If reducer="sum", returns total accumulation; otherwise returns daily statistic.

Raises:
ValueError: If the metadata does not contain required band information

('bands' or 'band' keys missing).

Notes:
  • Earth Engine Initialization: Calls ee_initialized() internally.

  • MODIS Projection: Automatically transforms the ROI geometry to match the MODIS projection if applicable to ensure accurate pixel alignment.

  • Scaling: Product-specific scaling factors (e.g., LST Kelvin conversion) are applied within _compute_img based on metadata.

  • Reducer Logic: For precipitation (CHIRPS), use reducer="sum" to get total accumulation over the period. For vegetation/temperature, "mean" is typically preferred.

edmt.workflow.connector.get_product_image_collection(product: str, start_date: str, end_date: str, frequency: edmt.workflow.builder.Frequency = 'monthly', satellite: str | None = None, roi_gdf: geopandas.GeoDataFrame | None = None, reducer: edmt.workflow.builder.ReducerName = 'mean') ee.ImageCollection

Generates a time-series Earth Engine ImageCollection of composite images.

This function creates a sequence of reduced composite images (e.g., monthly mean NDVI) over a specified date range. Each image in the collection represents a specific time period (frequency) with statistics calculated over the optional Region of Interest (ROI).

This function: - Initializes the Earth Engine session via ee_initialized(). - Converts the input roi_gdf to an ee.Geometry if provided. - Retrieves the source ee.ImageCollection and metadata via get_satellite_collection. - Validates the reducer parameter based on product type (e.g., allows "sum" for CHIRPS). - Applies projection transformation to the ROI if the satellite is MODIS. - Generates a sequence of timestamps based on frequency and step_days. - Maps _build_period_img over each period to construct individual composite images. - Sorts the resulting collection by system:time_start. - Adds a "month" property (string) to each image if frequency is "monthly".

Args:

product (str): The environmental product identifier (e.g., "LST", "NDVI", "CHIRPS"). start_date (str): Start date for the time series in 'YYYY-MM-DD' format. end_date (str): End date for the time series in 'YYYY-MM-DD' format. frequency (Frequency, optional): Temporal resolution for the collection.
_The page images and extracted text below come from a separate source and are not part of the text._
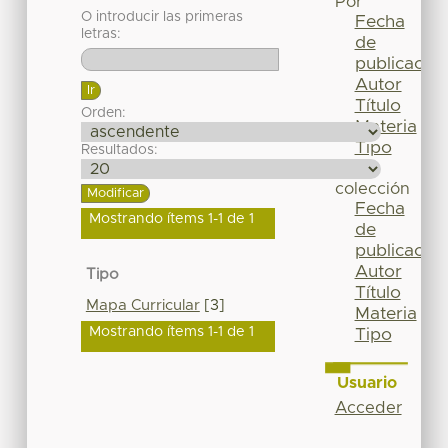
Por
O introducir las primeras
Fecha
letras:
de
publicación
Autor
Título
Orden:
Materia
Tipo
Resultados:
Esta
colección
Fecha
Mostrando ítems 1-1 de 1
de
publicación
Autor
Tipo
Título
Mapa Curricular
[3]
Materia
Mostrando ítems 1-1 de 1
Tipo
Usuario
Acceder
Options include "daily", "monthly", "yearly". Defaults to "monthly".

satellite (str, optional): Satellite platform identifier (e.g., "MODIS", "Landsat8").
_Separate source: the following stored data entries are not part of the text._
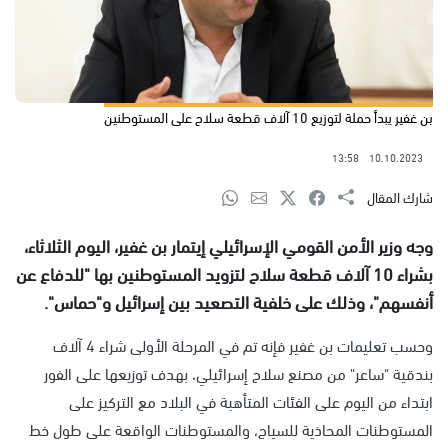
بن غفير يبدأ حملة لتوزيع 10 آلاف قطعة سلاح على المستوطنين
13:58
10.10.2023
شارك المقال
وجه وزير الأمن القومي الإسرائيلي إيتمار بن غفير، اليوم الثلاثاء،
بشراء 10 آلاف قطعة سلاح لتزويد المستوطنين بها "للدفاع عن
أنفسهم"، وذلك على خلفية التصعيد بين إسرائيل و"حماس".
وحسب تعليمات بن غفير فإنه تم في المرحلة الأولى شراء 4 آلاف
بندقية "ساعر" من مصنع سلاح إسرائيلي، بهدف توزيعها على الفور
ابتداء من اليوم على الفئات المتأهبة في البلاد مع التركيز على
المستوطنات المحاذية للسياج، والمستوطنات الواقعة على طول خط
Required for certain products. Defaults to None.

roi_gdf (gpd.GeoDataFrame, optional): The Region of Interest as a GeoDataFrame.

If provided, images are reduced/clipped to this geometry. Defaults to None.

reducer (ReducerName, optional): Statistical reducer to apply per period.
  • For CHIRPS: "sum", "mean", "median", "min", "max".

  • For others (LST, NDVI, etc.): "mean", "median", "min", "max".

Defaults to "mean".

Returns:
ee.ImageCollection:

A collection of composite images sorted by time. - Each image represents one time period (e.g., one month). - Images contain reduced band values (e.g., mean NDVI per month). - Includes system:time_start property. - Includes "month" property (e.g., "January") if frequency is "monthly".

Raises:
ValueError:
  • If an invalid reducer is selected for the specific product (e.g., "sum" is not allowed for NDVI).

  • If metadata is missing required band information (raised by downstream functions).

Notes:
  • Earth Engine Initialization: Calls ee_initialized() internally.

  • MODIS Projection: Automatically transforms ROI geometry to match MODIS projection if applicable to ensure accurate pixel alignment.

  • CHIRPS Reduction: Use reducer="sum" for precipitation totals over the period. Use "mean" for daily average rates.

  • Server-Side Mapping: The loop over dates is executed server-side using ee.List.map, ensuring scalability for long time series.

  • Frequency Step: The exact step size (days) is determined by _period_dates based on the frequency argument.